Personally I don't like the google apps online stuff a) if you don't have a 'net connection you are stuffed fullstop. b) if you do have net connection pulling everything down before you can work on it is slow c) the apps themselves are reinventing the wheel and are at the ox cart level.

Reply to
Dave Liquorice

Those are old ideas dressed up in shiny Chrome. I rejected the concepts at every point back in the day when the server providing apps was supposed to be closer at hands. That was when servers were still called servers and rack upon rack of server was called sever farms not clouds. The devices used were disk-less terminals and the original use was because they had few microprocessors and big main frames served applications to students in Universities. When these were the only game in town they were interesting. When personal computers were developed we found that they were faster and more usable than disk-less terminals and it was goodbye to the terminals except in certain specialized uses.

For a few dollars more the proper sort of personal computer running Linux could be had for each child.

bliss

Reply to
Bobbie Sellers

Yes. I'm happy with Google doing those as:

1) They do it really rather well; 2) It is low volume and non critical data - ie I value it a great deal less than my kids' photos.

Fair point.

I have another driving factor - the kids' school is encouraging Chromebooks. Not that that is a be all and end all - but it is a factor...

In the "old days" I ran a nice setup with desktops and NFS - but those days are over. I think, for their faults, Chromebooks are onto something

- though it needs work...

Reply to
Tim Watts

Well, yes.

But how do you handle the "moving around" factor?

I hate to say it - but linux needs MS DFS - a semi connected network filesystem with graceful offline operation.

It does not have it.

No, I am not an MS fanboi - rather the opposite - but DFS is actually quite nice.

Reply to
Tim Watts

AFS doesn't qualify?

Reply to
John Hasler

Not sure what you are meaning but I have been using Linux notebooks for years. I connect them via USB to my archival disks. Up to USB 3.0 now with my latest notebook update.

Well we have NFS and a connectivity stacks. So what you are you requiring from the top down administration controlled MS DFS? I ask because other people, with your problem stated clearly, may be able to provide solutions. There are plenty of cloud solutions and server software in Linux but you sound as though you will need a clearer statement of your solution than a loner like myself could provide. You might want to check with Linux User Groups in your vicinity which you can usually find by searching on same with your region in the search term.

Best of luck.

bliss

Reply to
Bobbie Sellers

Well, the clear statement of need is:

Moving a client device (or several) around with intermittent (say 80%) Internet connectivity whilst having access to files which are ultimately mastered on a central server and can be backed up from there.
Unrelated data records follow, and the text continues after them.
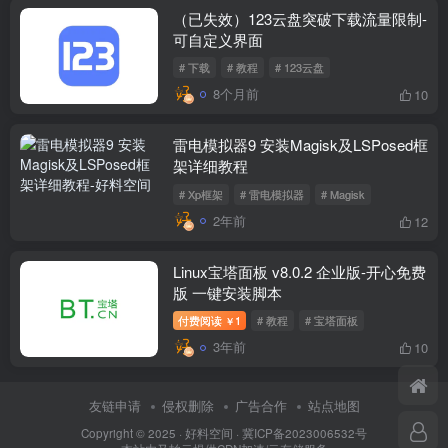
（已失效）123云盘突破下载流量限制-
可自定义界面
# 下载
# 教程
# 123云盘
8个月前
10
雷电模拟器9 安装Magisk及LSPosed框
架详细教程
# Xp框架
# 雷电模拟器
# Magisk
2年前
12
Linux宝塔面板 v8.0.2 企业版-开心免费
版 一键安装脚本
付费阅读
1
# 教程
# 宝塔面板
￥
3年前
10
友链申请
侵权删除
广告合作
站点地图
Copyright © 2025 ·
好料空间
·
冀ICP备2023006532号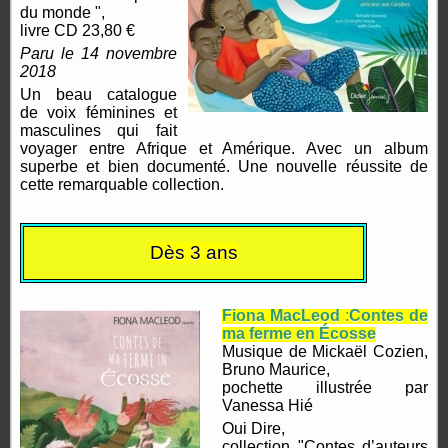
du monde ",
livre CD 23,80 €
Paru le 14 novembre
2018
Un beau catalogue
de voix féminines et
masculines qui fait
voyager entre Afrique et Amérique. Avec un album
superbe et bien documenté. Une nouvelle réussite de
cette remarquable collection.
Dès 3 ans
Fiona MacLeod
:
Contes de
ma ferme en Écosse
Musique de Mickaël Cozien,
Bruno Maurice,
pochette illustrée par
Vanessa Hié
Oui Dire,
collection "Contes d’auteurs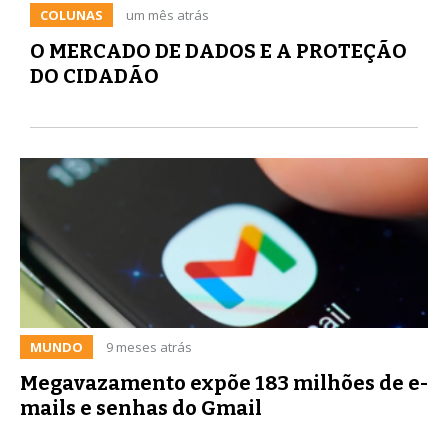
COLUNAS
um mês atrás
O MERCADO DE DADOS E A PROTEÇÃO
DO CIDADÃO
MUNDO
9 meses atrás
Megavazamento expõe 183 milhões de e-
mails e senhas do Gmail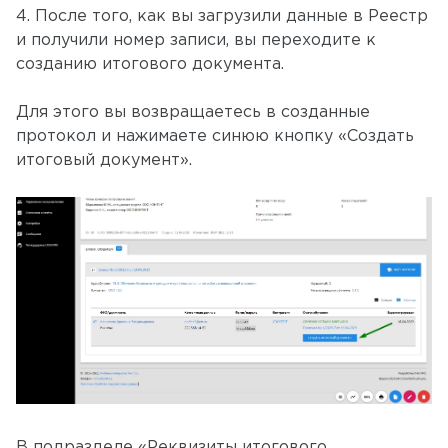
4. После того, как вы загрузили данные в Реестр
и получили номер записи, вы переходите к
созданию итогового документа.
Для этого вы возвращаетесь в созданные
протокол и нажимаете синюю кнопку «Создать
итоговый документ».
В подразделе «Реквизиты итогового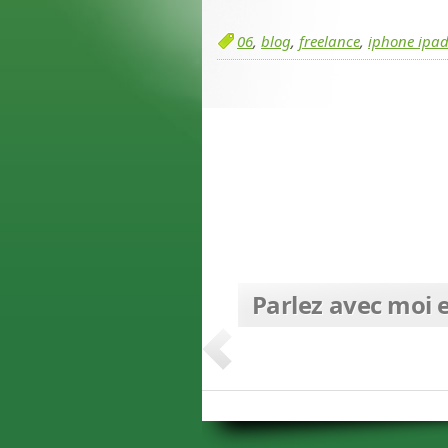
06
,
blog
,
freelance
,
iphone ipad
Parlez avec moi e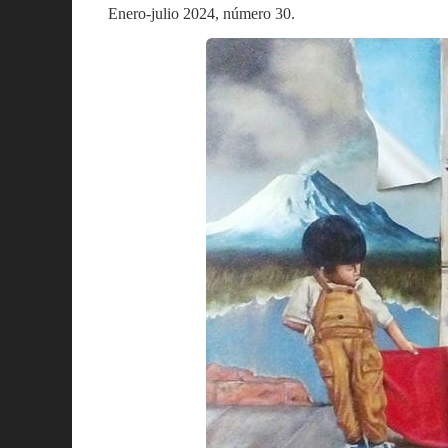
Enero-julio 2024, número 30.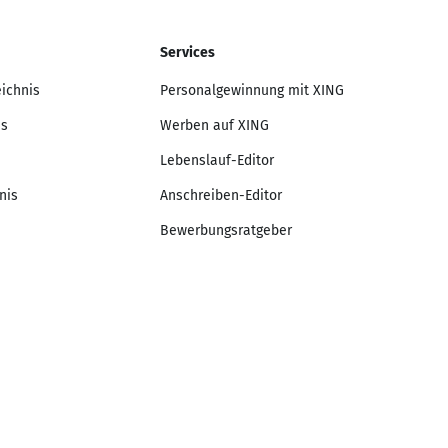
Services
eichnis
Personalgewinnung mit XING
is
Werben auf XING
Lebenslauf-Editor
nis
Anschreiben-Editor
Bewerbungsratgeber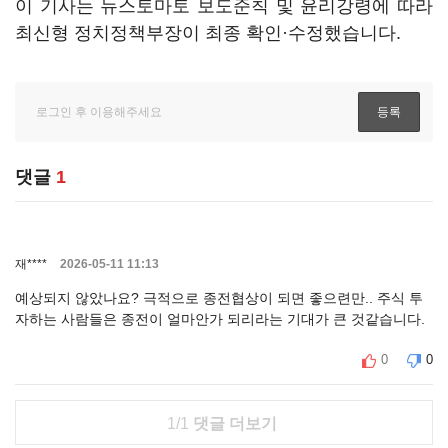
이 기사는 뉴스토마토 보도준칙 및 윤리강령에 따라
최신형 정치정책부장이 최종 확인·수정했습니다.
댓글
1
재****
2026-05-11 11:13
예상되지 않았나요? 극적으로 종전협상이 되면 좋으련만.. 주식 투
자하는 사람들은 종전이 얼마안가 되리라는 기대가 큰 것같습니다.
0
0
1/1
댓글 더보기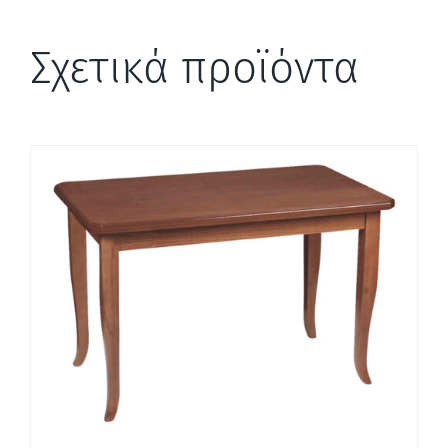
Σχετικά προϊόντα
ΛΕΠΤΟΜΈΡΕΙΕΣ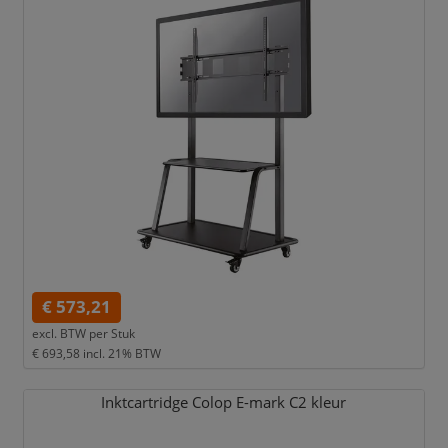
€ 573,21
excl. BTW per
Stuk
€ 693,58
incl. 21% BTW
Inktcartridge Colop E-mark C2 kleur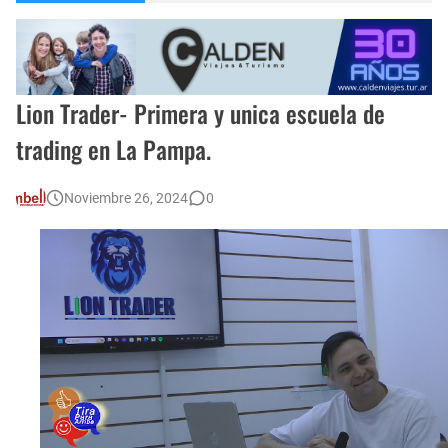
Encuentro de Matrimonios en Toay.
Monte Hermoso, las playas mas cálidas con Norma Abadie.
Lion Trader- Primera y unica escuela de
trading en La Pampa.
Noviembre 26, 2024
0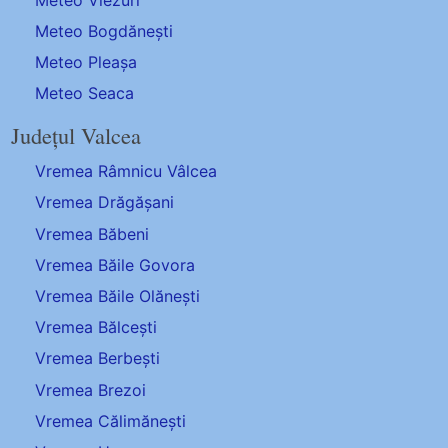
Meteo Bogdănești
Meteo Pleașa
Meteo Seaca
Județul Valcea
Vremea Râmnicu Vâlcea
Vremea Drăgășani
Vremea Băbeni
Vremea Băile Govora
Vremea Băile Olănești
Vremea Bălcești
Vremea Berbești
Vremea Brezoi
Vremea Călimănești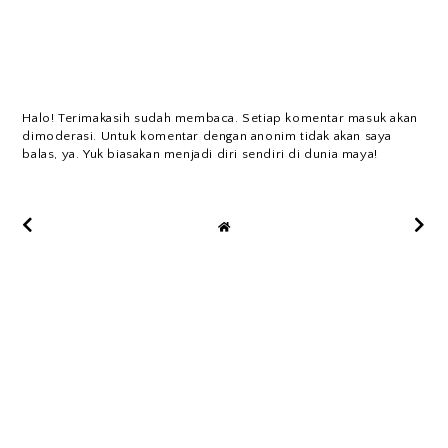
Halo! Terimakasih sudah membaca. Setiap komentar masuk akan
dimoderasi. Untuk komentar dengan anonim tidak akan saya
balas, ya. Yuk biasakan menjadi diri sendiri di dunia maya!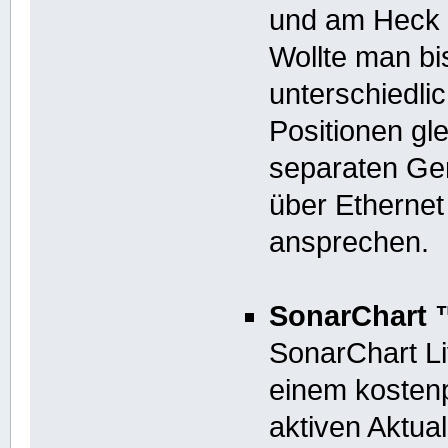
und am Heck 
Wollte man bi
unterschiedli
Positionen gl
separaten Ger
über Ethernet
ansprechen.
SonarChart 
SonarChart Li
einem kostenp
aktiven Aktua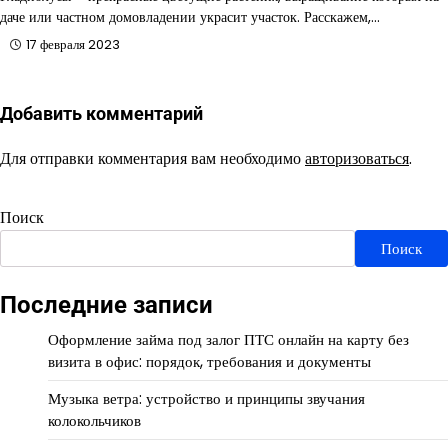
даче или частном домовладении украсит участок. Расскажем,…
17 февраля 2023
Добавить комментарий
Для отправки комментария вам необходимо
авторизоваться
.
Поиск
Поиск
Последние записи
Оформление займа под залог ПТС онлайн на карту без
визита в офис: порядок, требования и документы
Музыка ветра: устройство и принципы звучания
колокольчиков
We accept files may not be available when net connectivity is non existent, but those that are (cached) should be handled gracefully and replicated correctly.

That's about it...

Reply to
Tim Watts

Personally: push the question up a layer by sticking everything that I want to be available everywhere in git, and sync when opportunities arise.

Doubtless this works better for some use cases than others.

Reply to
Richard Kettlewell

I would say that's a non starter unless the sync is automatic.

Reply to
Tim Watts

But it is an interesting idea for small files.

Not sure about large binaries though...

Reply to
Tim Watts

Good luck with that.

(What about AFS?)

Reply to
Huge

I should clarify - could work for me - but will not work for my kids who will never be "bothered".

Until they lose their files...

Reply to
Tim Watts

I'm not sure - I have heard of it but never seen it in use.

Does it in practise support intermittent connectivity with strong local caching?

Reply to
Tim Watts

You're the second to mention that - have you used it? Only first hand opinions are worth a lot :)

Reply to
Tim Watts

I looked at it and decided it was a lot of hassle to set it up but I didn't actually have a reason to do so. It looks quite useful but I don't recall it having support for chrome when I looked.

I am not even sure the prerequisites like kerberos are supported.